=== Extracted entries ===

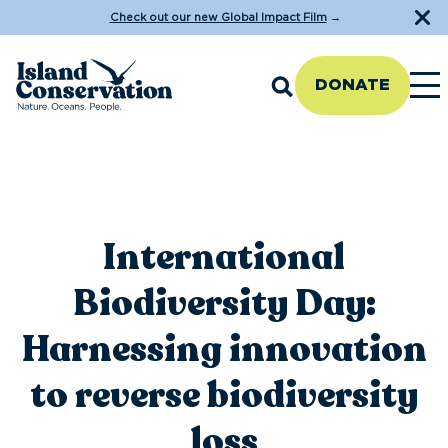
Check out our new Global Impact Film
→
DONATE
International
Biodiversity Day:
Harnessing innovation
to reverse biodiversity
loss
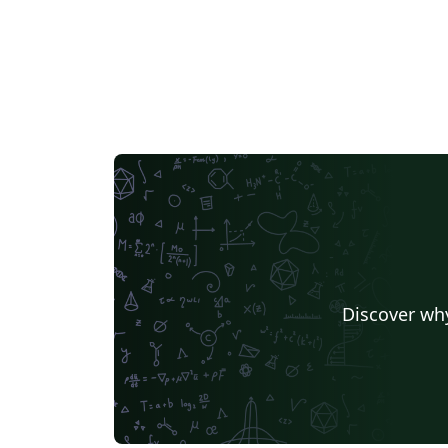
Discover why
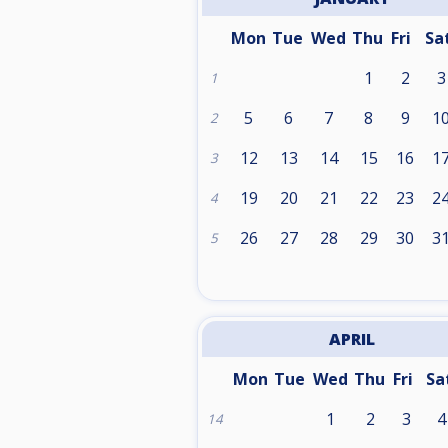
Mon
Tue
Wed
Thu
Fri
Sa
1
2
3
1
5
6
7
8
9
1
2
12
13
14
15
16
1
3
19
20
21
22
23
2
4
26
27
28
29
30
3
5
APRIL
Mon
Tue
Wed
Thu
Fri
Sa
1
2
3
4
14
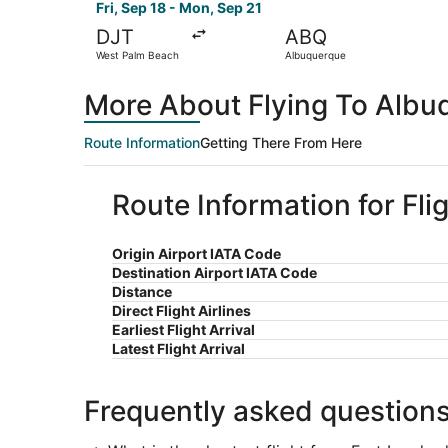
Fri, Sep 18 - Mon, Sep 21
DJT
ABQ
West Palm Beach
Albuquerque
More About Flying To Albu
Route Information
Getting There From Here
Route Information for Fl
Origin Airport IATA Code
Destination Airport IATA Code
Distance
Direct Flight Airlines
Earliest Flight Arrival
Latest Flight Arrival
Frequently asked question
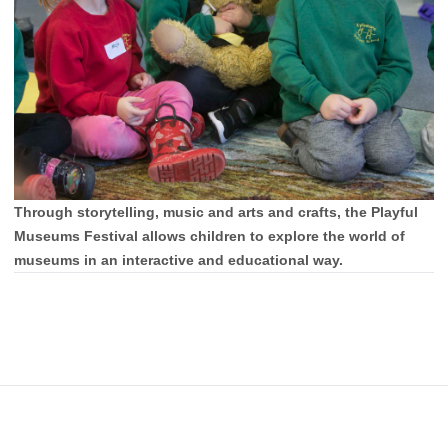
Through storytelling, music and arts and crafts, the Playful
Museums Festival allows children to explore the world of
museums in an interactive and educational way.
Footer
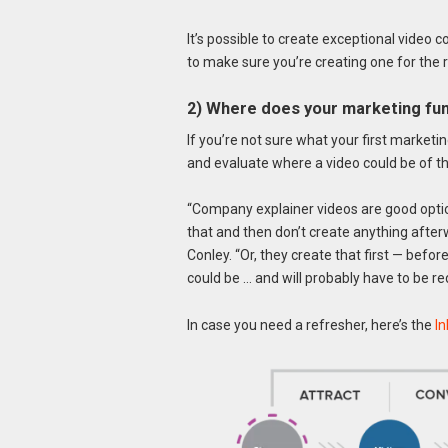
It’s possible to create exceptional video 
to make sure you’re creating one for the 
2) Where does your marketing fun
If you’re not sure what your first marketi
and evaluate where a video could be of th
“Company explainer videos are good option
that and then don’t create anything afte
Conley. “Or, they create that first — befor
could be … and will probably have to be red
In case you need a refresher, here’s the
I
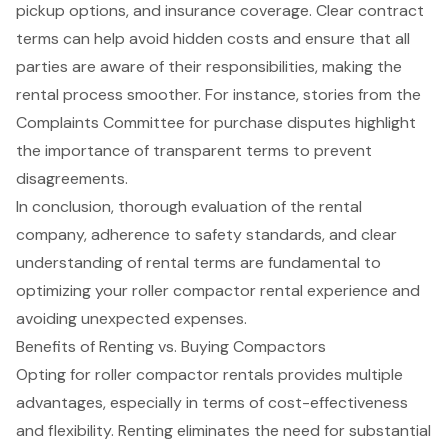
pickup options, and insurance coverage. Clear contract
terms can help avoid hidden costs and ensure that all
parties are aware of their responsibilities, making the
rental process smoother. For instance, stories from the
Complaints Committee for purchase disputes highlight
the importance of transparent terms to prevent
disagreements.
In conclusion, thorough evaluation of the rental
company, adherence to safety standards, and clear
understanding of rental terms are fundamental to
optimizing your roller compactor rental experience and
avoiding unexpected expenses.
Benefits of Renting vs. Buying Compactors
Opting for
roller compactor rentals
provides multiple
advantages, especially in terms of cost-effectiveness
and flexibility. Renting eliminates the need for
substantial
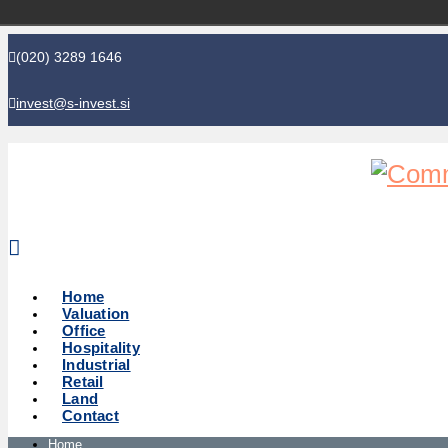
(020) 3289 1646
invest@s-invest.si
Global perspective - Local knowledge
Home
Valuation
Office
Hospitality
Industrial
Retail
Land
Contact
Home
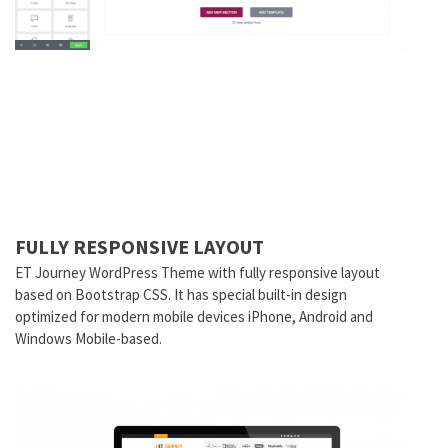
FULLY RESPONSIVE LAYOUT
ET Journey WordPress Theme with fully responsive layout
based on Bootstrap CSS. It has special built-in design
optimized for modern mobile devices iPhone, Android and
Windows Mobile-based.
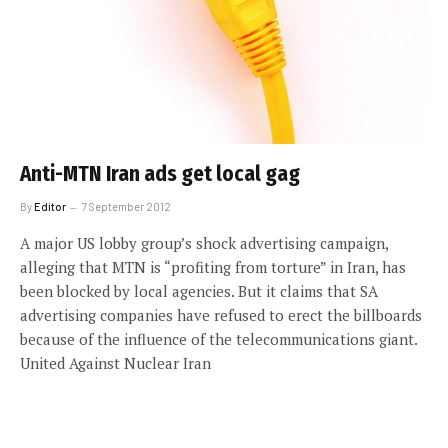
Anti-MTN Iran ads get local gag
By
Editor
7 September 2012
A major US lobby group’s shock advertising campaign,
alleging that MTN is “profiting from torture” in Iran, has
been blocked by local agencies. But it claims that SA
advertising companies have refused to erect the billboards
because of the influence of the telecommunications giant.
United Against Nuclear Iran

===
=== Extracted entries ===

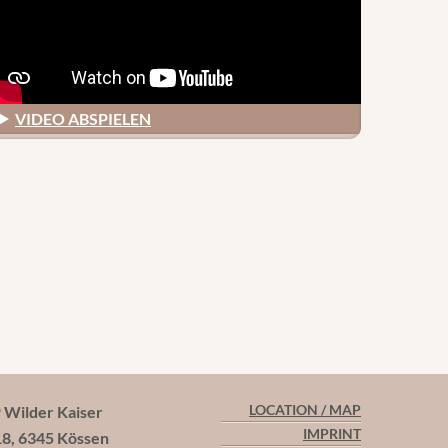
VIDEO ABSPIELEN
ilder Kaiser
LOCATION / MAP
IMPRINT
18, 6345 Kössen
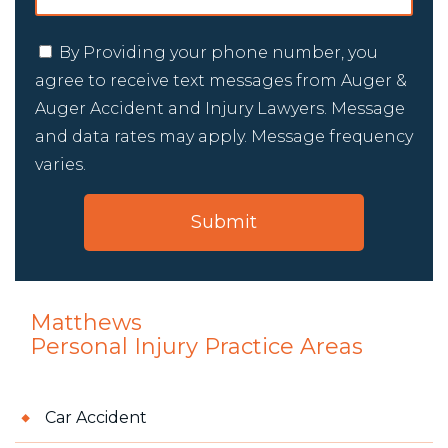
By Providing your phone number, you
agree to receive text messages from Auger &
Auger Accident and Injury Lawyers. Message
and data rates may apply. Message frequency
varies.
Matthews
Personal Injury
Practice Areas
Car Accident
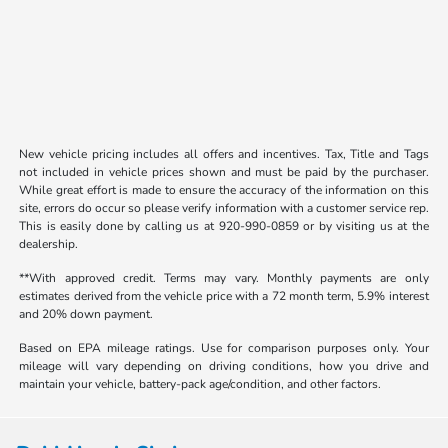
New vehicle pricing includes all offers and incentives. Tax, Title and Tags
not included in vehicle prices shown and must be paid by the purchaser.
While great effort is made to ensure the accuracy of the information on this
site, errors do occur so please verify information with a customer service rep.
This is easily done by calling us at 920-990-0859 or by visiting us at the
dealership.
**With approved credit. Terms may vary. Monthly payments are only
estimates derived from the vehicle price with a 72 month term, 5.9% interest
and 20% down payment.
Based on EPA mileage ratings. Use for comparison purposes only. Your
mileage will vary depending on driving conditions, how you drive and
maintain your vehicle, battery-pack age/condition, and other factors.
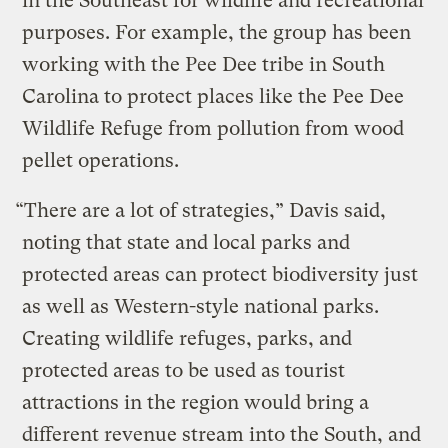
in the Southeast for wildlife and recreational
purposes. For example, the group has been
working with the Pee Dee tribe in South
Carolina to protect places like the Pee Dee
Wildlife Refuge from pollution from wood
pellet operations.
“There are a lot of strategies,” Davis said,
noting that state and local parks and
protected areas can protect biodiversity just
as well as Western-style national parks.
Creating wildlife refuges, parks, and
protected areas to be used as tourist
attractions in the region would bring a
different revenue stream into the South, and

===
=== Extracted entries ===

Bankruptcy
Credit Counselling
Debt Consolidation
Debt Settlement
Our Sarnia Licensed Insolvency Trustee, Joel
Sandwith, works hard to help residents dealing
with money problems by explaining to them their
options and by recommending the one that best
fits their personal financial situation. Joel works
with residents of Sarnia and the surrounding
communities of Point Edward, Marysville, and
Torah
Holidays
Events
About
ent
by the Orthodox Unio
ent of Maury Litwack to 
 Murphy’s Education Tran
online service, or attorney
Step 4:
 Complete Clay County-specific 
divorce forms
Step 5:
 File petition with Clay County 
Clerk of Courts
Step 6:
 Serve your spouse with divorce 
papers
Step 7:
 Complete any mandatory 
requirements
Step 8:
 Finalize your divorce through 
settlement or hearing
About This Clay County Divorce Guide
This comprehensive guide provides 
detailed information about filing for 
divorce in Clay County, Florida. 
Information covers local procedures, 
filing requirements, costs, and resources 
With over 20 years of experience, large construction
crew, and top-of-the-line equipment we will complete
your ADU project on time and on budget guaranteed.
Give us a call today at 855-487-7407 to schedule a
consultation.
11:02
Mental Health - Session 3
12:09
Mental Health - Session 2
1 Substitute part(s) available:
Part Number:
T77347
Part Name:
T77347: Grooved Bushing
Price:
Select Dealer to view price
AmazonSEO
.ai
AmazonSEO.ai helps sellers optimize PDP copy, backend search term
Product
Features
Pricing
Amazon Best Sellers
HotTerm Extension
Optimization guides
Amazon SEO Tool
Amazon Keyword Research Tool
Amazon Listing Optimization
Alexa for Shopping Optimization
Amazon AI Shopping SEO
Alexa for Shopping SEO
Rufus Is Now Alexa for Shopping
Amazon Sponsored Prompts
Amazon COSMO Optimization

===

▸ **About this exercise**: How would the lines above read from the one with "More About Flying To Albu" to the one with "If you’re not sure what your first marketi", inclusive, with no pictures? Write them out exactly.

▸ **Result of the task**:
More About Flying To Albu
Route Information
Getting There From Here
Route Information for Fl
Origin Airport IATA Code
Destination Airport IATA Code
Distance
Direct Flight Airlines
Earliest Flight Arrival
Latest Flight Arrival
Frequently asked question
Through storytelling, music and arts and crafts, the Playful
Museums Festival allows children to explore the world of
museums in an interactive and educational way.
Footer
It’s possible to create exceptional video 
to make sure you’re creating one for the 
2) Where does your marketing fun
If you’re not sure what your first marketi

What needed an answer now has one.